Friedrich von Flotows Leben verlief nach seinen beiden „Treffern“ unstet: Er schrieb für Berlin und Wien, allerdings ohne durchschlagenden Erfolg, nahm 1855 die Stelle des Hofmusikintendanten in Schwerin an, ging zurück nach Paris und zog sich 1873 auf sein Mecklenburger Stammgut Teutendorf zurück. Ob er sich 1870 mit „L’Ombre“ an der Opéra-comique nicht durchsetzen konnte, weil seine Musik nicht goutiert wurde oder der Deutsch-Französische Krieg ausbrach – wer will es wissen? Seine letzte Oper erschien 1876 in Turin auf der Bühne; zwei Werke blieben unvollendet, als Flotow 1883 in Darmstadt einem Schlaganfall erlag.

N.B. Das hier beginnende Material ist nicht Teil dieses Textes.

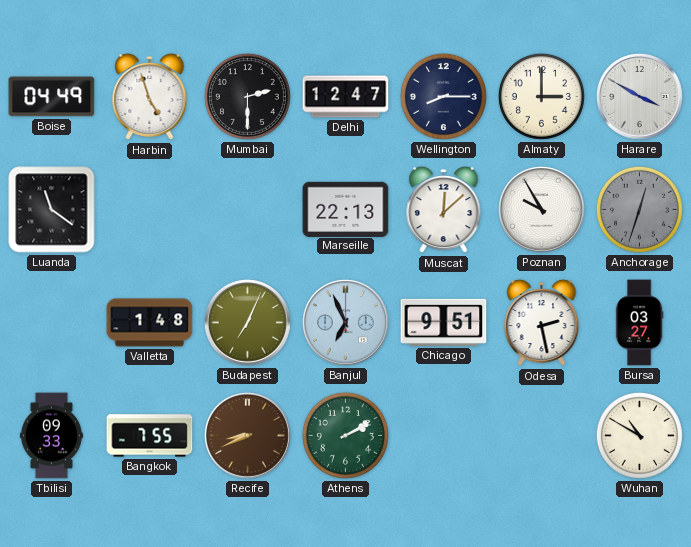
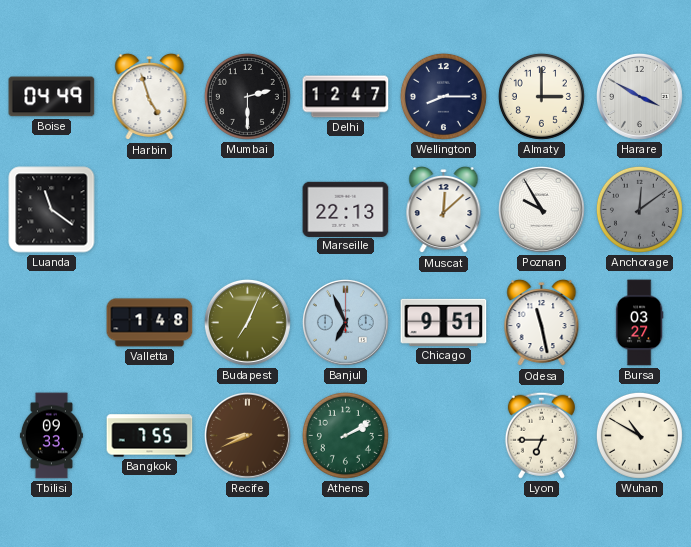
Anchorage: 12:33 -> 12:09
Odesa: 2:28 -> 11:28
Lyon: none -> 6:45
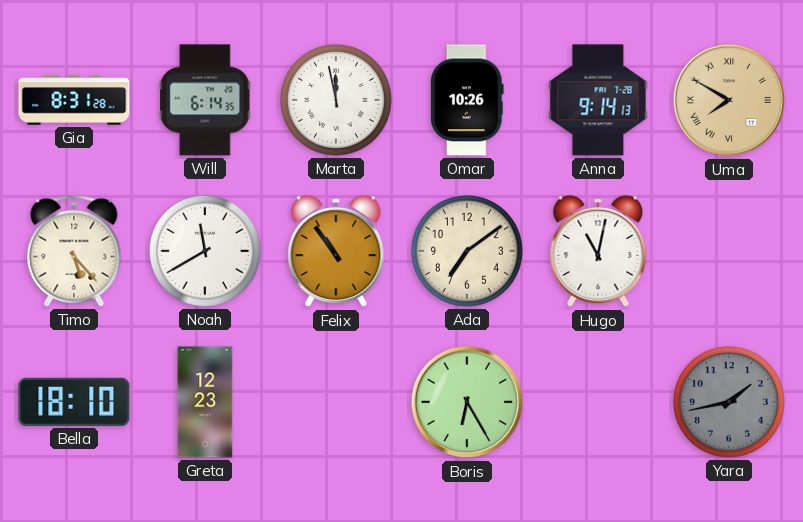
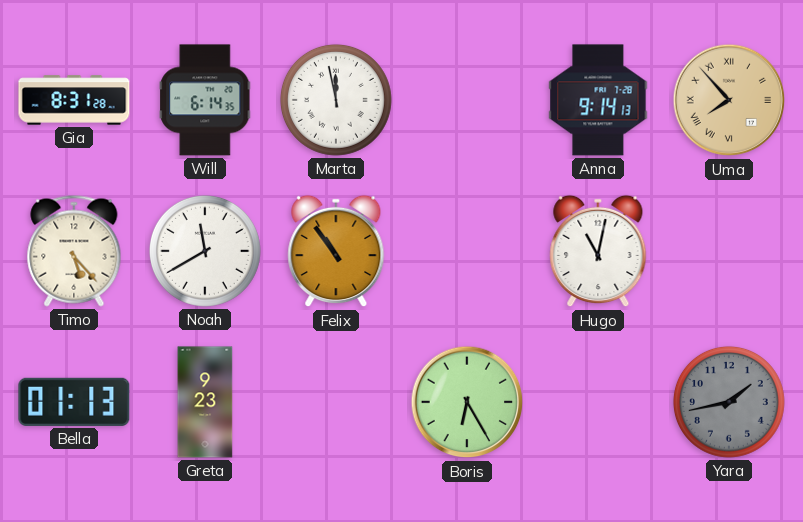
Omar: 10:26 -> none
Uma: 7:50 -> 7:53
Ada: 7:09 -> none
Bella: 18:10 -> 01:13
Greta: 12:23 -> 9:23
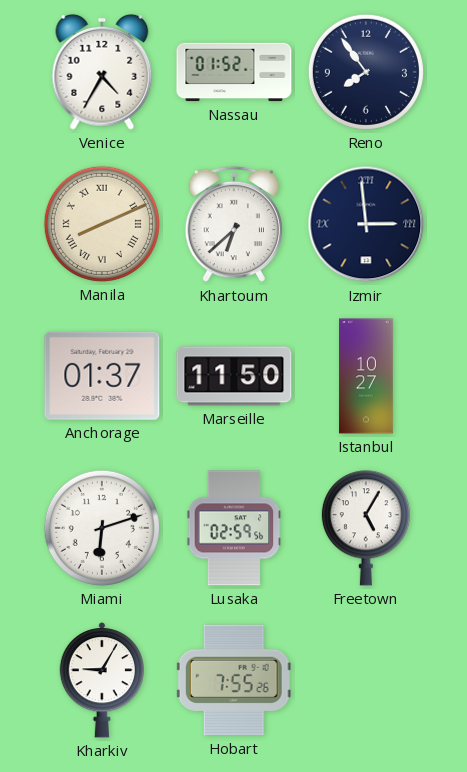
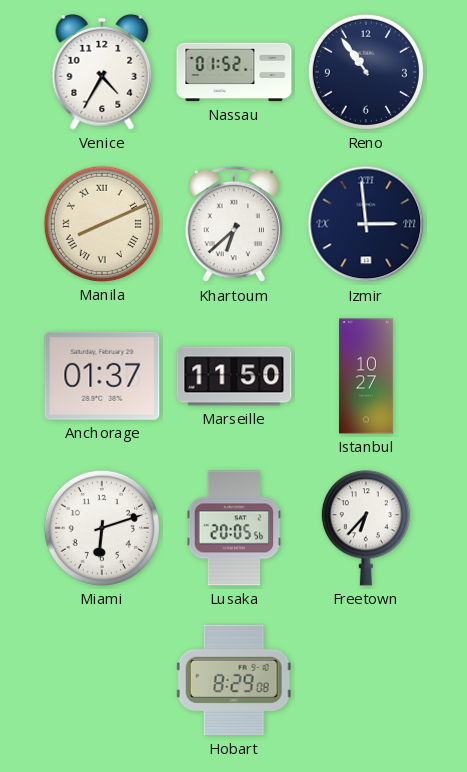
Reno: 7:54 -> 10:54
Lusaka: 02:59 -> 20:05
Freetown: 5:05 -> 6:37
Kharkiv: 9:05 -> none
Hobart: 7:55 -> 8:29
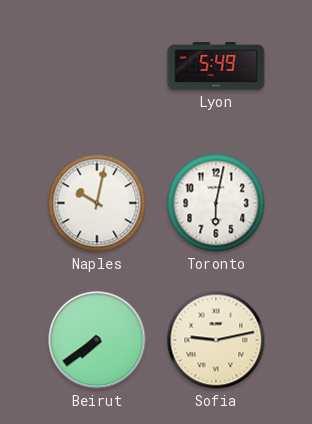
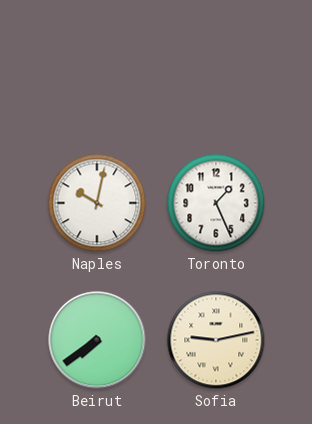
Lyon: 5:49 -> none
Toronto: 6:02 -> 1:26
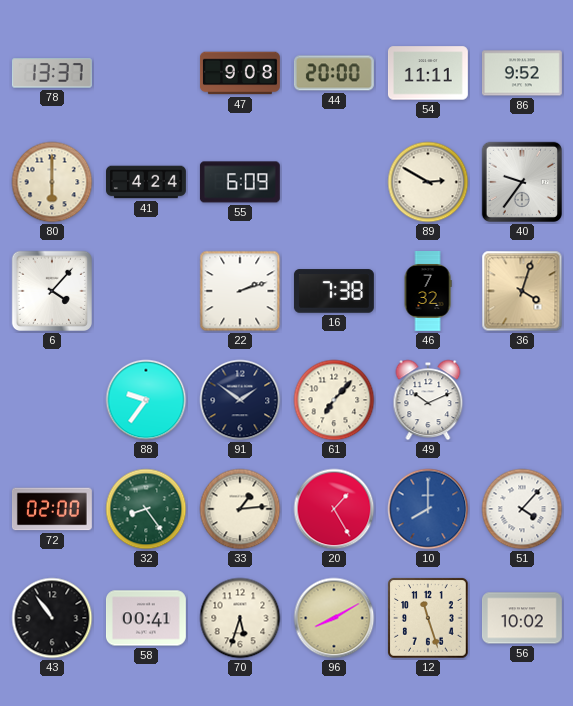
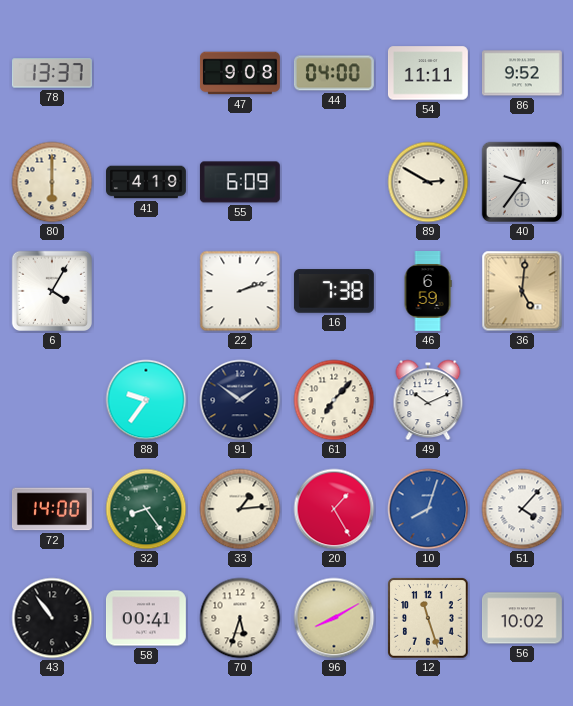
44: 20:00 -> 04:00
41: 4:24 -> 4:19
6: 4:07 -> 4:05
46: 7:32 -> 6:59
36: 4:03 -> 5:01
72: 02:00 -> 14:00
10: 8:00 -> 8:03
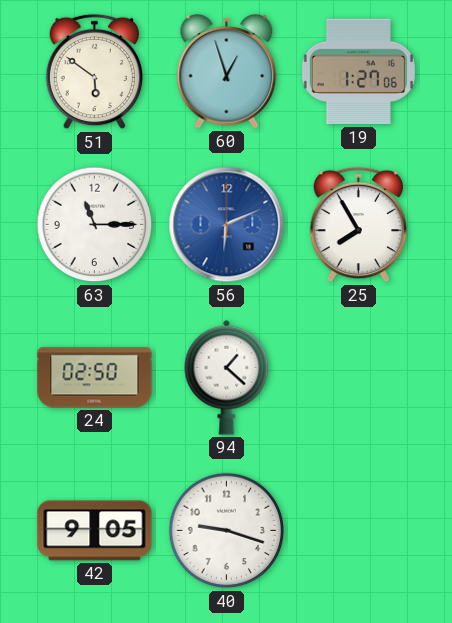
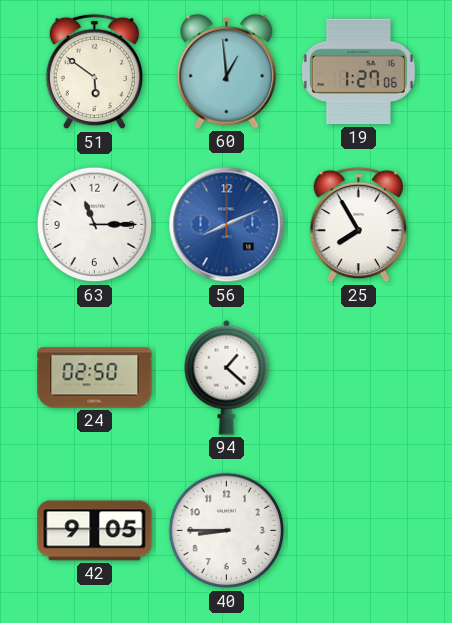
60: 12:57 -> 12:59
56: 6:11 -> 8:11
40: 9:18 -> 8:45
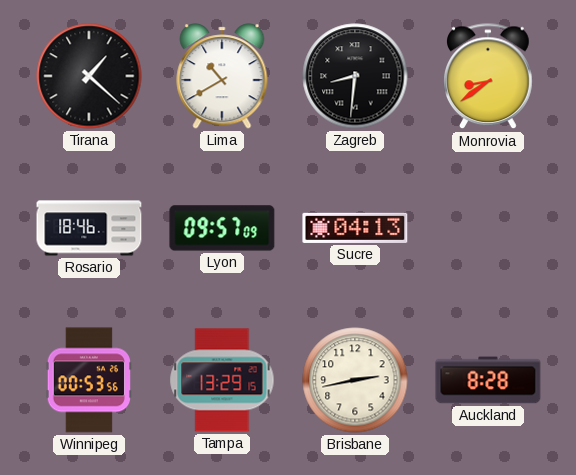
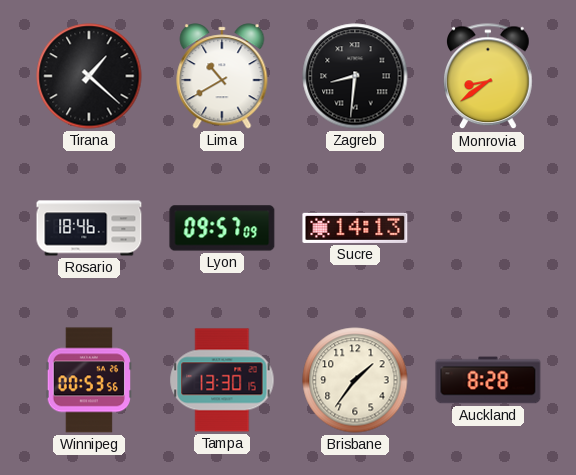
Sucre: 04:13 -> 14:13
Tampa: 13:29 -> 13:30
Brisbane: 2:43 -> 1:36
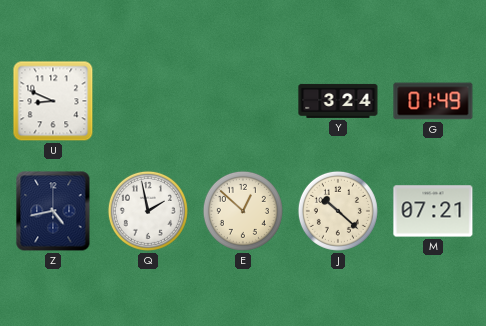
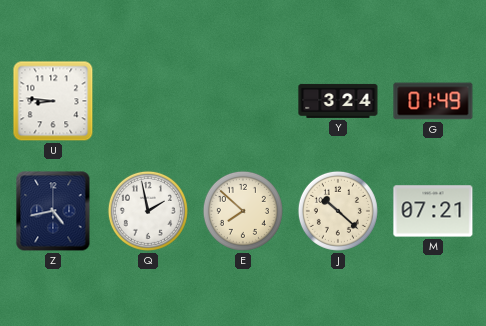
U: 8:49 -> 8:46
E: 12:52 -> 7:52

In den letzten Jahren gab es hin und wieder „Martha“ – sogar an Theatern wie der Wiener Volksoper. In Schwerin, wo Flotow acht Jahre wirkte, inszenierte Robert Lehmeier 2009 den Klassiker. Die Produktion wird aus Anlass von Flotows Geburtstag wieder aufgenommen, aber nur zwei Mal gespielt – zum letzten Mal am 17. Mai. Die Oper Halle bringt „Martha“ am 12. Mai im Goethe-Theater in Bad Lauchstädt heraus.

In Schwerin, Hauptstadt Mecklenburgs und Sitz eines Staatstheaters, hat der 200. Geburtstag Friedrich von Flotows immerhin zu einem Kammerkonzert und zu einer Ausstellung im Parkettfoyer des wunderschönen Theaterbaus geführt: „„Mein siebenjähriger Krieg – Flotow in Schwerin“ heißt ihr Titel. Zu mehr konnte man sich nicht verständigen: Kein Werk Flotows in den Sinfoniekonzerten, keine Neuinszenierung einer Oper; offenbar auch nirgends wenigstens eine wissenschaftliche Konferenz. Man darf spekulieren, dass die Ketten des Etats das Theater an jedem Flugversuch in diese Richtung abhalten. So kann selbst ein Staatstheater eine seiner genuinen Aufgaben nicht mehr erfüllen. Das sei den Kulturpolitikern hierzulande gesagt: Ein materiell verarmtes Theater holt auch bald die geistige Armut ein.